Creating a Cult Classic

Instead of speaking to audiences on accounts of sheer entertainment — movies like Transformers or Jurassic World that are more about the spectacle — cult classics tend to, as almost self-explained in the label, become what they do because of how they speak to culture and people. At least, as critic Desson Thomson put it for NPR, “I think what happens with cult films, they appeal to us in another group. Big Lebowski, for instance, by the Coen brothers, that appealed to the sort of slacker in us, the guy who wants to sit around on the couch drinking White Russians and wondering about life and sort of feeling that life has swept him by. So, it became sort of an odd cult phenomenon… it reaches you on a cultural level rather than necessarily on the entertainment level.”
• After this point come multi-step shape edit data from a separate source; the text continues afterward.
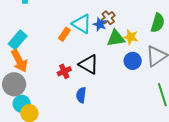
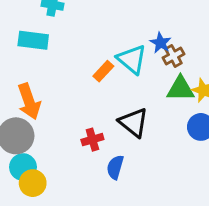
blue star: (100, 24) -> (161, 43), moved
cyan rectangle: (18, 40) -> (33, 40), moved, turned 48
red cross: (64, 71) -> (92, 140), moved

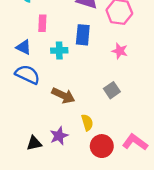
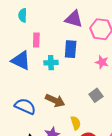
blue triangle: (24, 47) -> (21, 60), size x1.5
blue semicircle: (27, 74) -> (25, 106), moved

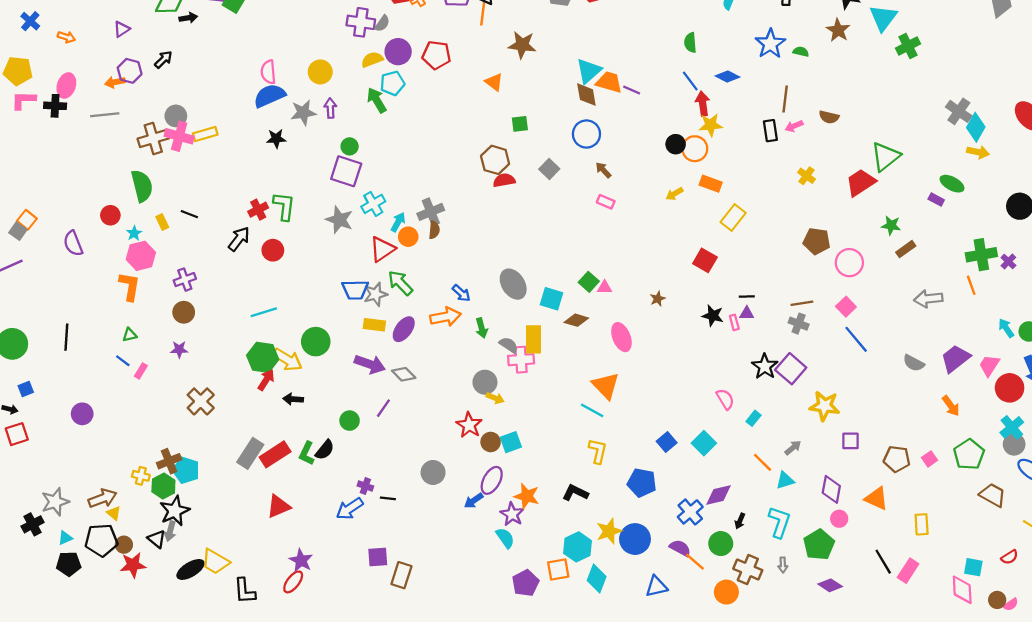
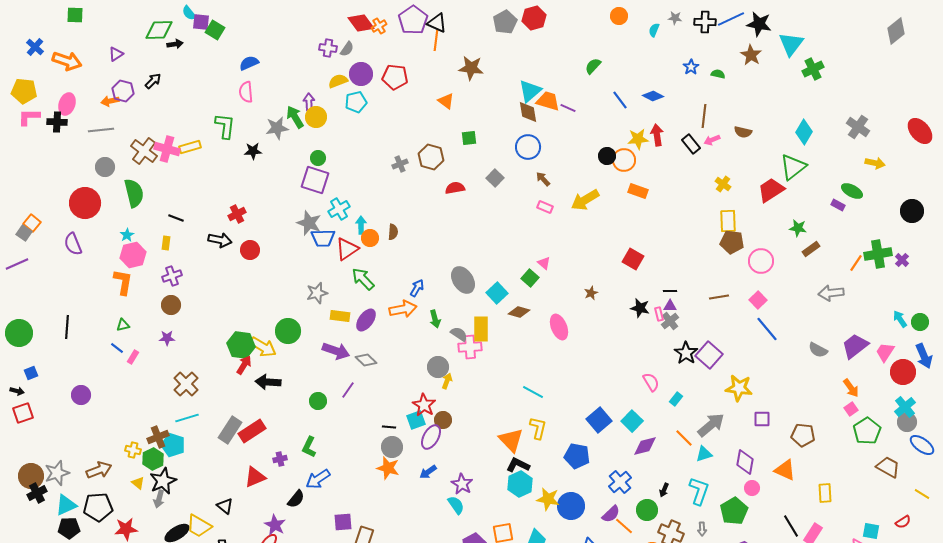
purple cross: (361, 22) -> (328, 48), size x0.7
orange arrow: (66, 37) -> (67, 61), size x1.8
green semicircle: (690, 43) -> (593, 66), moved, turned 48
blue star: (770, 44) -> (691, 67), size x0.6
yellow circle: (320, 72) -> (316, 117), moved
blue semicircle: (269, 96) -> (249, 63), moved, size x0.7
green arrow: (377, 100) -> (295, 117), moved
red arrow: (703, 104) -> (657, 135), moved
purple arrow: (330, 108) -> (309, 102), moved
gray circle: (176, 116) -> (105, 167), moved
cyan diamond: (976, 127) -> (804, 132), moved
black rectangle: (770, 131) -> (691, 144), turned -30
brown cross: (153, 139) -> (144, 151), turned -36
brown hexagon: (495, 160) -> (431, 157), moved
yellow arrow: (674, 194) -> (585, 200), moved, size x1.8
green L-shape: (284, 206) -> (225, 126), moved
gray cross: (431, 212) -> (400, 164), moved, size x0.7
red circle: (110, 215) -> (85, 203), moved, size x1.8
yellow rectangle: (733, 217) -> (728, 221), moved, turned -40
yellow rectangle: (162, 222) -> (166, 243), moved, turned 32
cyan arrow: (398, 222) -> (361, 225), turned -30
black arrow: (239, 239) -> (220, 240), turned 65
orange line: (971, 285) -> (856, 263), moved, turned 54
pink triangle: (605, 287) -> (544, 263), moved, turned 40
blue trapezoid: (355, 290) -> (323, 238), moved
blue arrow: (461, 293) -> (417, 288), turned -102
gray star: (376, 294) -> (317, 293), moved
cyan square: (552, 299) -> (497, 293), turned 30
cyan line: (264, 312) -> (187, 418), moved
gray cross: (799, 324) -> (670, 321), moved, turned 30
orange triangle: (606, 386) -> (511, 440), moved
yellow arrow: (495, 398) -> (447, 381), turned -91
black arrow: (293, 399) -> (268, 382), size x1.4
cyan square: (511, 442) -> (416, 420), moved
blue square: (667, 442) -> (599, 420), size x1.4
gray arrow: (793, 448) -> (711, 425), size x1.8
black semicircle: (325, 450) -> (296, 499), moved
green L-shape: (307, 453) -> (309, 447), moved
pink square: (929, 459) -> (851, 409), moved
purple ellipse: (492, 480) -> (431, 437), moved
purple cross: (365, 486) -> (280, 459), moved, turned -32
purple diamond: (718, 495) -> (645, 446), moved
orange star: (527, 496) -> (388, 468), moved
black line: (388, 498) -> (389, 427), moved
yellow triangle: (114, 513) -> (138, 483), moved
yellow star: (609, 531) -> (548, 499), turned 30
cyan triangle: (65, 538) -> (66, 505), size x1.6
black triangle: (157, 539) -> (225, 506), moved
brown circle: (124, 545) -> (31, 476), moved, size x1.6
cyan hexagon: (577, 547) -> (520, 484), moved
purple semicircle: (680, 548) -> (611, 514), turned 108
Though, Thomson notes that there are, of course, many variables to consider. Is the film revolutionary? Are there layers to why it is enjoyed, both ironically and genuinely? Does the film appeal to mainstream audiences right away? When The Wizard of Oz came out in 1939, “it didn’t make but three million dollars.” Despite being critically acclaimed, it didn’t show out so hot at the box office. It wasn’t until later that it fully picked up, “thanks to television showing it at Thanksgiving and Christmas.” Does its initial box office clunk classify it under cult status today due to its televised and academic ubiquity?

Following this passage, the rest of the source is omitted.